Federal government announces 2-year cap on student permits
CBC
With a stated goal of targeting institutional "bad actors" — and amid concern about the impact growing numbers of international students are having on the housing market — Immigration Minister Marc Miller announced Monday that the federal government will cap the number of student permits over the next two years.
The government says it will approve approximately 360,000 undergraduate study permits for 2024 — a 35 per cent reduction from 2023.
Each province and territory will be allotted a portion of the total, distributed according to population. The federal government says this will result in "much more significant decreases in provinces where the international student population has seen the most unsustainable growth."
In some provinces, Miller said, the total reduction in permits will be approximately 50 per cent.
Provinces and territories will be left to decide how permits are distributed among universities and colleges in their jurisdictions. The cap will be in place for two years; the number of visas to be issued in 2025 will be reassessed at the end of this year.
Miller said that by imposing the cap, the federal government is taking action against some small private colleges.
"It's unacceptable that some private institutions have taken advantage of international students by operating under-resourced campuses, lacking supports for students and charging high tuition fees all the while significantly increasing their intake of international students," Miller said.
In addition to the cap, the federal government will also require international students applying for a permit to provide an attestation letter from a province or territory.
"To be absolutely clear, these measures are not against individual international students," Miller said. "They are to ensure that as future students arrive in Canada, they receive the quality of education that they signed up for and the hope that they were provided in their home countries."
Miller also announced changes to the post-graduation work permit program.

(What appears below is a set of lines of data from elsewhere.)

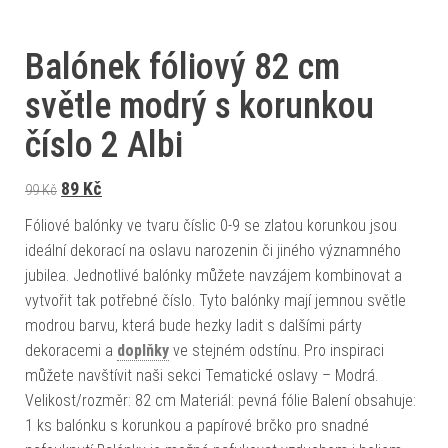
Balónek fóliový 82 cm
světle modrý s korunkou
číslo 2 Albi
Původní cena byla: 99 Kč.
Aktuální cena je: 89 Kč.
89
Kč
99
Kč
Fóliové balónky ve tvaru číslic 0-9 se zlatou korunkou jsou
ideální dekorací na oslavu narozenin či jiného významného
jubilea. Jednotlivé balónky můžete navzájem kombinovat a
vytvořit tak potřebné číslo. Tyto balónky mají jemnou světle
modrou barvu, která bude hezky ladit s dalšími párty
dekoracemi a
doplňky
ve stejném odstínu. Pro inspiraci
můžete navštívit naši sekci Tematické oslavy – Modrá.
Velikost/rozměr: 82 cm Materiál: pevná fólie Balení obsahuje:
1 ks balónku s korunkou a papírové brčko pro snadné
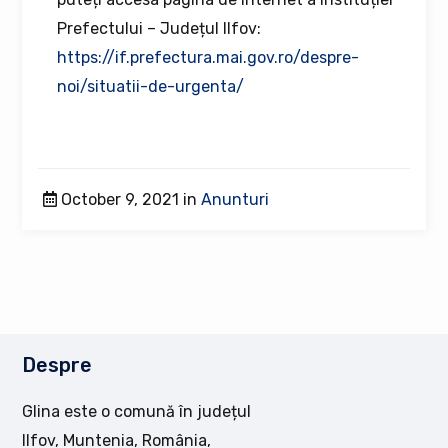
Prefectului – Județul Ilfov:
https://if.prefectura.mai.gov.ro/despre-
noi/situatii-de-urgenta/
October 9, 2021 in
Anunturi
Despre
Glina este o comună în județul
Ilfov, Muntenia, România,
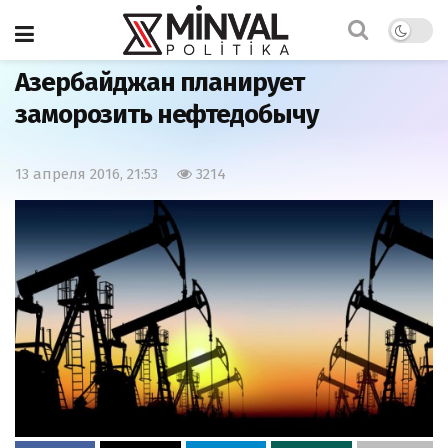
Главная
Азербайджан
Азербайджан планирует
заморозить нефтедобычу
13 апреля 2016, 21:53
3214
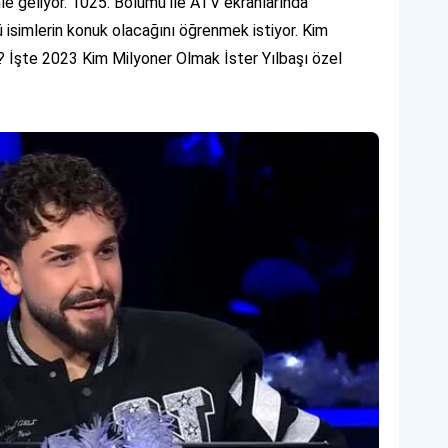
le geliyor. 1025. Bölümü ile ATV ekranlarında
ü isimlerin konuk olacağını öğrenmek istiyor. Kim
r? İşte 2023 Kim Milyoner Olmak İster Yılbaşı özel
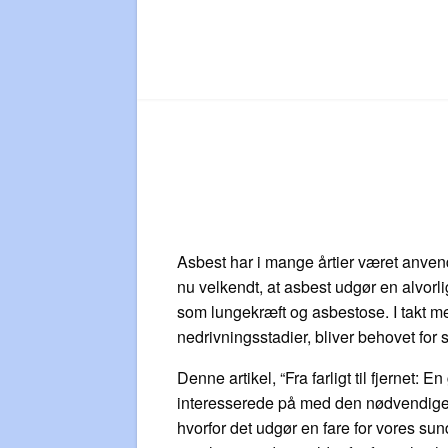
Asbest har i mange årtier været anven
nu velkendt, at asbest udgør en alvorlig
som lungekræft og asbestose. I takt med
nedrivningsstadier, bliver behovet for s
Denne artikel, “Fra farligt til fjernet:
interesserede på med den nødvendige v
hvorfor det udgør en fare for vores sund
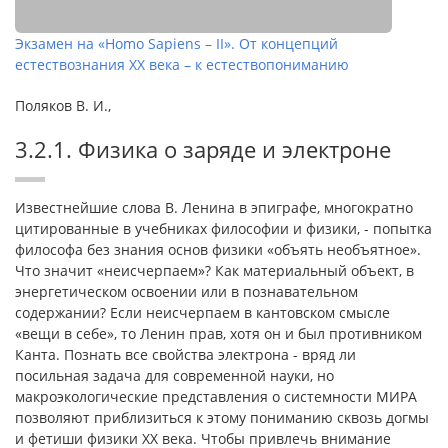
Экзамен на «Homo Sapiens – II». От концепций
естествознания ХХ века – к естествопониманию
Поляков В. И.,
3.2.1. Физика о заряде и электроне
Известнейшие слова В. Ленина в эпиграфе, многократно
цитированные в учебниках философии и физики, - попытка
философа без знания основ физики «объять необъятное».
Что значит «неисчерпаем»? Как материальный объект, в
энергетическом освоении или в познавательном
содержании? Если неисчерпаем в кантовском смысле
«вещи в себе», то Ленин прав, хотя он и был противником
Канта. Познать все свойства электрона - вряд ли
посильная задача для современной науки, но
макроэкологические представления о системности МИРА
позволяют приблизиться к этому пониманию сквозь догмы
и фетиши физики ХХ века. Чтобы привлечь внимание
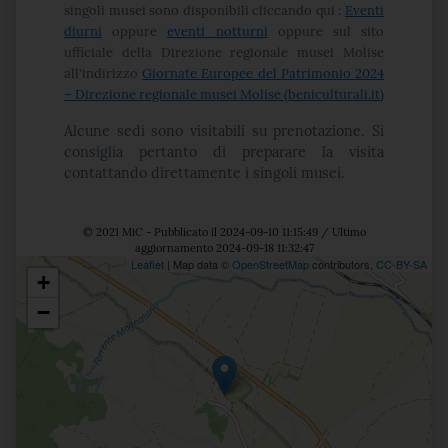
singoli musei sono disponibili cliccando qui :
Eventi
diurni
oppure
eventi notturni
oppure sul sito
ufficiale della Direzione regionale musei Molise
all'indirizzo
Giornate Europee del Patrimonio 2024
– Direzione regionale musei Molise (beniculturali.it)
Alcune sedi sono visitabili su prenotazione. Si
consiglia pertanto di preparare la visita
contattando direttamente i singoli musei.
© 2021 MiC - Pubblicato il 2024-09-10 11:15:49 / Ultimo
aggiornamento 2024-09-18 11:32:47
Leaflet
| Map data ©
OpenStreetMap
contributors,
CC-BY-SA
+
Posizione
−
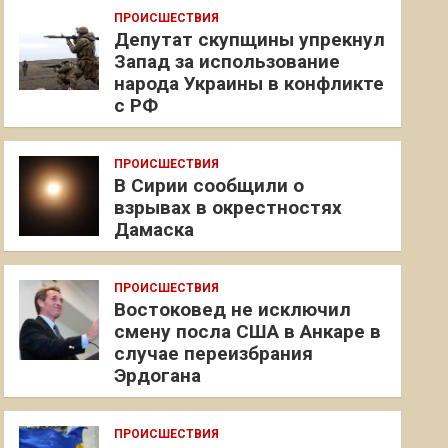
ПРОИСШЕСТВИЯ
Депутат скупщины упрекнул
Запад за использование
народа Украины в конфликте
с РФ
ПРОИСШЕСТВИЯ
В Сирии сообщили о
взрывах в окрестностях
Дамаска
ПРОИСШЕСТВИЯ
Востоковед не исключил
смену посла США в Анкаре в
случае переизбрания
Эрдогана
ПРОИСШЕСТВИЯ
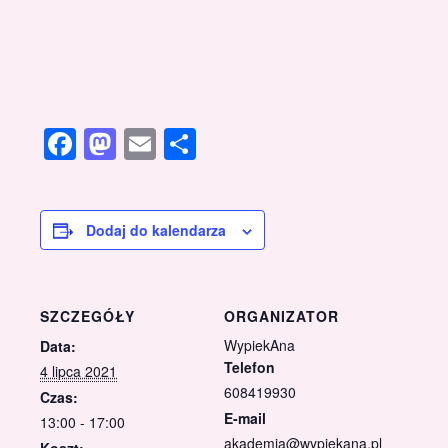
Facebook
Mastodon
Email
Share
Dodaj do kalendarza
SZCZEGÓŁY
ORGANIZATOR
WypiekAna
Data:
Telefon
4 lipca 2021
608419930
Czas:
E-mail
13:00 - 17:00
akademia@wypiekana.pl
Koszt:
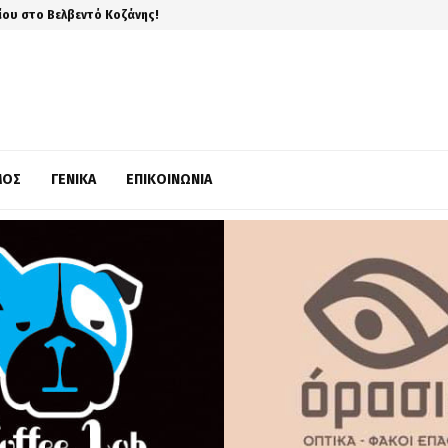
ίου στο Βελβεντό Κοζάνης!
ΜΌΣ
ΓΕΝΙΚΆ
ΕΠΙΚΟΙΝΩΝΊΑ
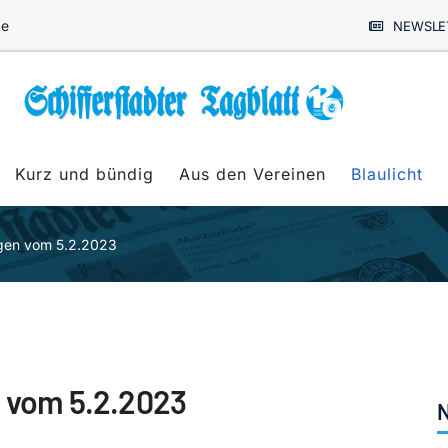
de
NEWSLE
Kurz und bündig
Aus den Vereinen
Blaulicht
ngen vom 5.2.2023
n vom 5.2.2023
N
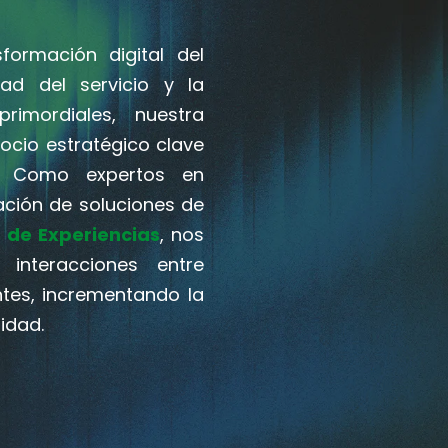
formación digital del
ad del servicio y la
rimordiales, nuestra
cio estratégico clave
d. Como expertos en
ración de soluciones de
 de Experiencias
, nos
interacciones entre
tes, incrementando la
lidad.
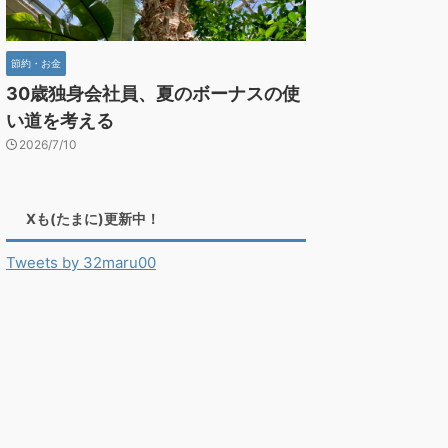
節約・お金
30歳独身会社員、夏のボーナスの使
い道を考える
2026/7/10
Xも(たまに)更新中！
Tweets by 32maru00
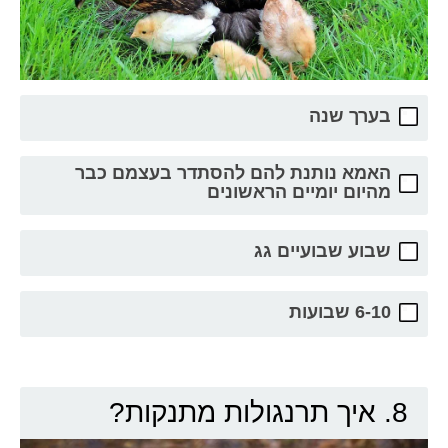
בערך שנה
האמא נותנת להם להסתדר בעצמם כבר
מהיום יומיים הראשונים
שבוע שבועיים גג
6-10 שבועות
8. איך תרנגולות מתנקות?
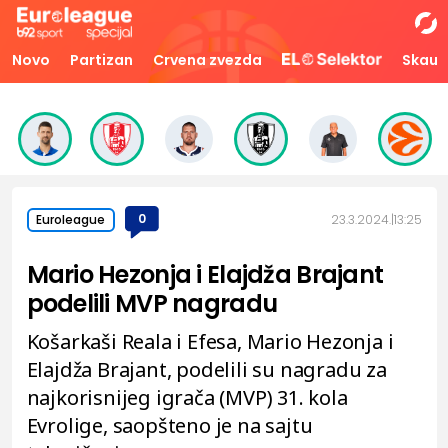
Novo
Partizan
Crvena zvezda
Skaut
0
23.3.2024.
13:25
Euroleague
Mario Hezonja i Elajdža Brajant
podelili MVP nagradu
Košarkaši Reala i Efesa, Mario Hezonja i
Elajdža Brajant, podelili su nagradu za
najkorisnijeg igrača (MVP) 31. kola
Evrolige, saopšteno je na sajtu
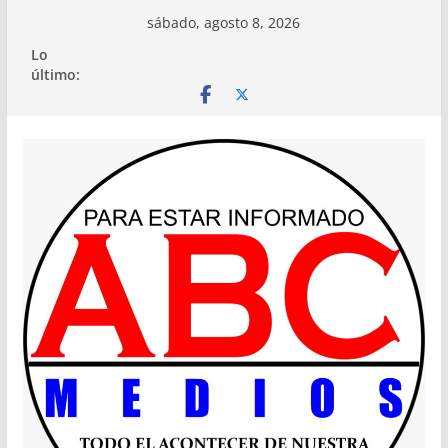
Saltar
sábado, agosto 8, 2026
al
Lo
contenido
último:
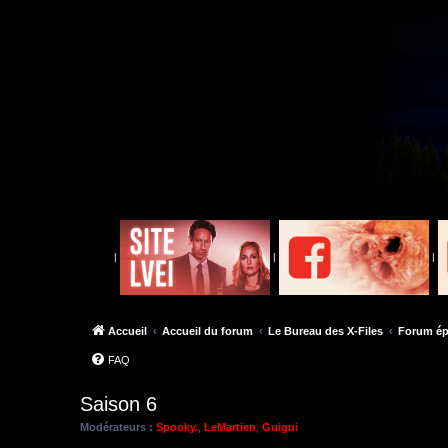
|
|
|
Accueil
Accueil du forum
Le Bureau des X-Files
Forum ép
FAQ
Saison 6
Modérateurs :
Spooky.
,
LeMartien
,
Guigui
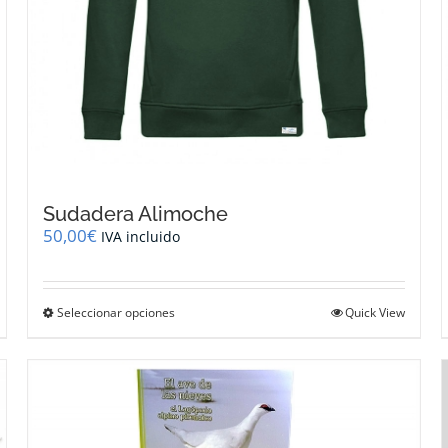
Sudadera Alimoche
50,00
€
IVA incluido
Este
Seleccionar opciones
Quick View
producto
tiene
múltiples
variantes.
Las
opciones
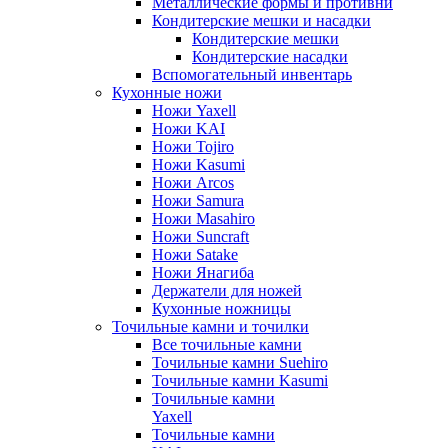
Металлические формы и противни
Кондитерские мешки и насадки
Кондитерские мешки
Кондитерские насадки
Вспомогательный инвентарь
Кухонные ножи
Ножи Yaxell
Ножи KAI
Ножи Tojiro
Ножи Kasumi
Ножи Arcos
Ножи Samura
Ножи Masahiro
Ножи Suncraft
Ножи Satake
Ножи Янагиба
Держатели для ножей
Кухонные ножницы
Точильные камни и точилки
Все точильные камни
Точильные камни Suehiro
Точильные камни Kasumi
Точильные камни
Yaxell
Точильные камни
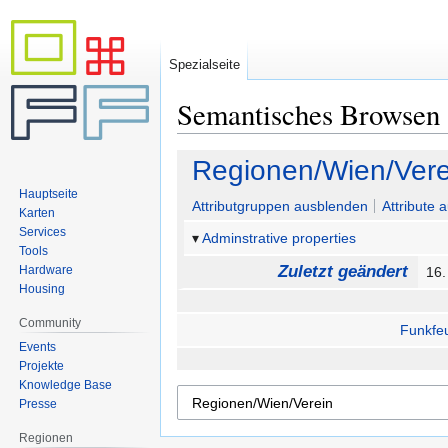
Spezialseite
Semantisches Browsen
Zur
Zur
Regionen/Wien/Vere
Navigation
Suche
Hauptseite
springen
springen
Attributgruppen ausblenden
Attribute 
Karten
Services
Adminstrative properties
Tools
Zuletzt geändert
Hardware
16.
Housing
Community
Funkfe
Events
Projekte
Knowledge Base
Presse
Regionen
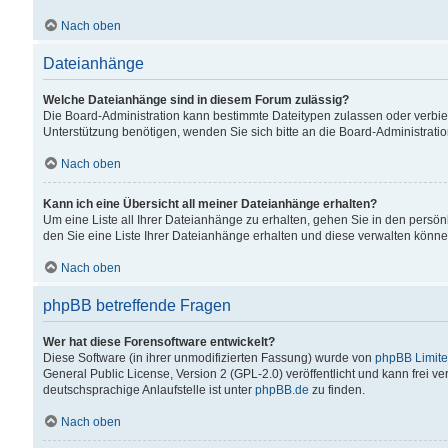
Nach oben
Dateianhänge
Welche Dateianhänge sind in diesem Forum zulässig?
Die Board-Administration kann bestimmte Dateitypen zulassen oder verbiet
Unterstützung benötigen, wenden Sie sich bitte an die Board-Administratio
Nach oben
Kann ich eine Übersicht all meiner Dateianhänge erhalten?
Um eine Liste all Ihrer Dateianhänge zu erhalten, gehen Sie in den persön
den Sie eine Liste Ihrer Dateianhänge erhalten und diese verwalten könne
Nach oben
phpBB betreffende Fragen
Wer hat diese Forensoftware entwickelt?
Diese Software (in ihrer unmodifizierten Fassung) wurde von
phpBB Limit
General Public License, Version 2 (GPL-2.0) veröffentlicht und kann frei v
deutschsprachige Anlaufstelle ist unter
phpBB.de
zu finden.
Nach oben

Starting in September, international students who begin a program that's part of a curriculum licensing arrangement (one where a private college has been licensed to deliver the curriculum of an associated public college) will no longer be eligible for a post-graduation work permit.
Graduates of master's and other "short graduate-level programs" will "soon" be able to apply for a three-year work permit, the government says. Open work permits will also be made available to the spouses of international students in master's and doctoral programs.
The changes announced Monday come a little over a month after Miller first announced measures intended to target what the minister described as "the diploma equivalent of puppy mills."
"We've got two years to actually get the ship in order," Miller said Monday. "It's a bit of a mess and it's time to rein it in."